We know that if we add random keys to a simple BST, we can expect it is reasonably balanced. A simple reason is that the number of heavily non-balanced trees for n nodes it's much lower than the number of "almost balanced" trees and hence, a random order for the insertion of the keys is likely to end up with an acceptable tree.
In this case, in "The Art of Computer Programming", Knuth gives a little bit more than 1.3*lg2(n) as the average length of a path which is rather good.
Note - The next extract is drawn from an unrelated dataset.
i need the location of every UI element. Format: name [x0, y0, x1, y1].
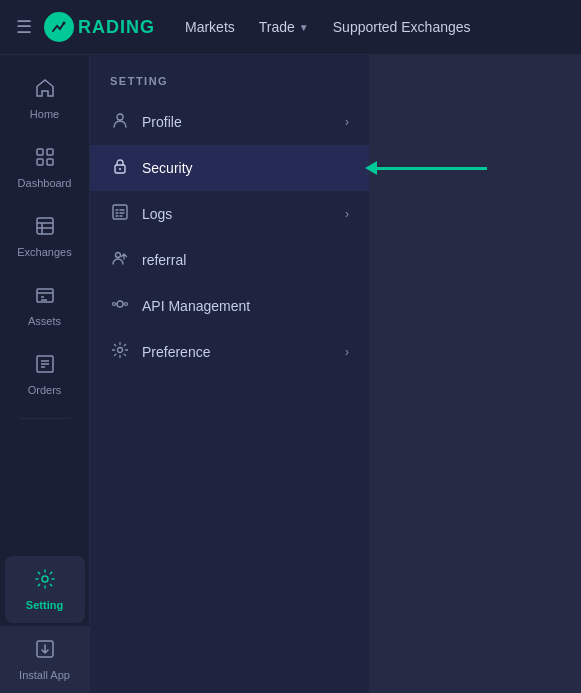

He also says that deleting a random key from the a random tree preserves its randomness (and hence its good average balancing).
It seems, then, that a binary search tree where keys are inserted and deleted in a random order would most likely give performance in the order of O(log n) for all three operations: search, insert and delete.
That said, I wonder if the following approach would give the same good properties:
- take an hash function h(x) that is known to be "good" (e.g. it ensure an even spread of the keys)
- use the order set by h(x) on the keys instead of the ordering on k.
- in case of collision, order according the key. That should be rare if the hash key is good enough and the range of the hash function is much bigger than the set of the keys.
To give an example a BST for the key { 4, 3, 5 , 1, 2} inserted in that order, would be:
4
/ \
3 5
/\
1 2
Assuming the hash function would map them to (respectively) {221,142,12,380,18) we would get.
221(4)
/ \
142(3) 380(1)
/ \
12(5) 18(2)
The key point is that a "regular" BST may degenerate because the keys are inserted according the same ordering relation that is used to store them in the tree (their "natural" ordering, for example the alphabetical order of string) but the hash function induces an ordering on the keys that is completely unrelated to the "natural" one and, hence, should give the same results as if the keys were inserted in random order.
A strong assumption is that the hash function is "good", but it's not an unreasonable one, I think.
I didn't find any reference to a similar approach in the literature so it might be completely wrong, but I can't see why!
Do you see any drawback in my reasoning? Anyone has already attempted doing it?